Medication overuse in the context of headache seems a very simple concept: the patient has frequent headache, uses some form of acute-attack medicine on many of the affected days, and the headache consequently becomes more difficult to control. The International Headache Society has provided guidelines to formalize this definition, giving rise to the term medication-overuse headache (MOH). Overuse of acute-attack medication is a significant problem in itself, but is MOH a distinct biological entity, or is medication overuse an elaborate trigger to the underlying biology of headache?

Medication overuse applies mainly to medicines such as acetaminophen (paracetamol), opioids, caffeine, ergotamine and triptans. Nonsteroidal anti-inflammatory drugs (NSAIDs) are often included, although aspirin is seldom cited. MOH is usually discussed in the context of frequent headache. The term chronic daily headache (CDH) is applied to patients with 15 or more headache days per month for more than 3 months, regardless of the headache type. MOH is often cited as a form of secondary CDH—that is, CDH caused by medication overuse.

Headache induced by analgesics and acute specific primary headache treatments seems to occur predominantly in patients with a personal or family history of migraine

Studies in several populations have converged on one clinical message: headache induced by analgesics and acute specific primary headache treatments seems to occur predominantly in patients with a personal or family history of migraine. For example, in a group of patients attending a rheumatology clinic and being treated with regular analgesics, 10% had CDH, and each had a personal or family history of migraine, or both (Bahra A et al. [2003] Headache 43: 179–190). Similarly, in a cohort of patients with bowel motility problems treated with daily opioids, only those with migraine developed CDH (Wilkinson SM et al. [2001] Headache 41: 303–309).

Pharmacologically, opioids, triptans and ergotamine are all receptor agonists, and, interestingly, the periaqueductal gray (PAG) is a potential site of action for each of these treatments. It is possible to speculate that an agonist action of each of these medicines, as well as of acetaminophen, specifically affecting the PAG, underlies the development of MOH. By contrast, NSAIDs are receptor antagonists, and on their own seem to be weak inducers of headache.

The International Classification of Headache Disorders currently recommends upper usage limits of 10 days for ergotamine, triptans, combined analgesics and opioids, and 15 days for simple analgesics, although it is emphasized that this conclusion is not evidence-driven. A simple approach would be to accept that 10 days' use per month of acute-attack medicine of any sort is excessive. If there is an upward trend in medication usage, intervention, such as treatment with a preventive medicine, is essential; if medication use is stable, the physician can work with the patient using effective acute-attack treatment strategies to try and contain the worsening headache problem.

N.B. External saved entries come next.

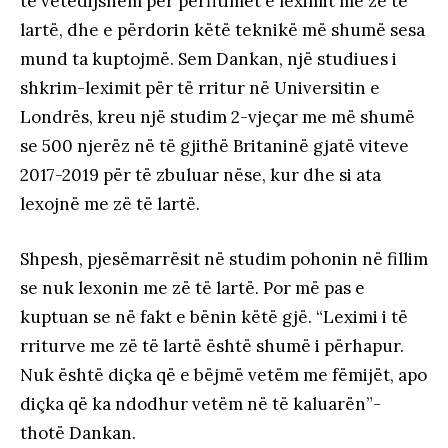
të vetëdijshëm për përfitimet e leximit me zë të
lartë, dhe e përdorin këtë teknikë më shumë sesa
mund ta kuptojmë. Sem Dankan, një studiues i
shkrim-leximit për të rritur në Universitin e
Londrës, kreu një studim 2-vjeçar me më shumë
se 500 njerëz në të gjithë Britaninë gjatë viteve
2017-2019 për të zbuluar nëse, kur dhe si ata
lexojnë me zë të lartë.
Shpesh, pjesëmarrësit në studim pohonin në fillim
se nuk lexonin me zë të lartë. Por më pas e
kuptuan se në fakt e bënin këtë gjë. “Leximi i të
rriturve me zë të lartë është shumë i përhapur.
Nuk është diçka që e bëjmë vetëm me fëmijët, apo
diçka që ka ndodhur vetëm në të kaluarën”-
thotë Dankan.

The available evidence is compatible with a thesis that MOH is an expression of alteration of the underlying headache biology by the frequent use of acute-attack medicines. The approach of recording medication overuse as a complicating factor, along with other information about the patient's headache, frees one from the unwieldy position of diagnosing—in effect—'probable MOH' until the patient responds to medication withdrawal.

So in clinical practice, what do I tell my patients? A patient frequently using analgesics (whether simple or compound), triptans or ergotamine needs to reduce their intake, and might need preventive management strategies for their headache. It remains clear that medication overuse is unhelpful in terms of impending improvement of headache, and the implications for management are the same regardless of whether we define MOH as a separate entity.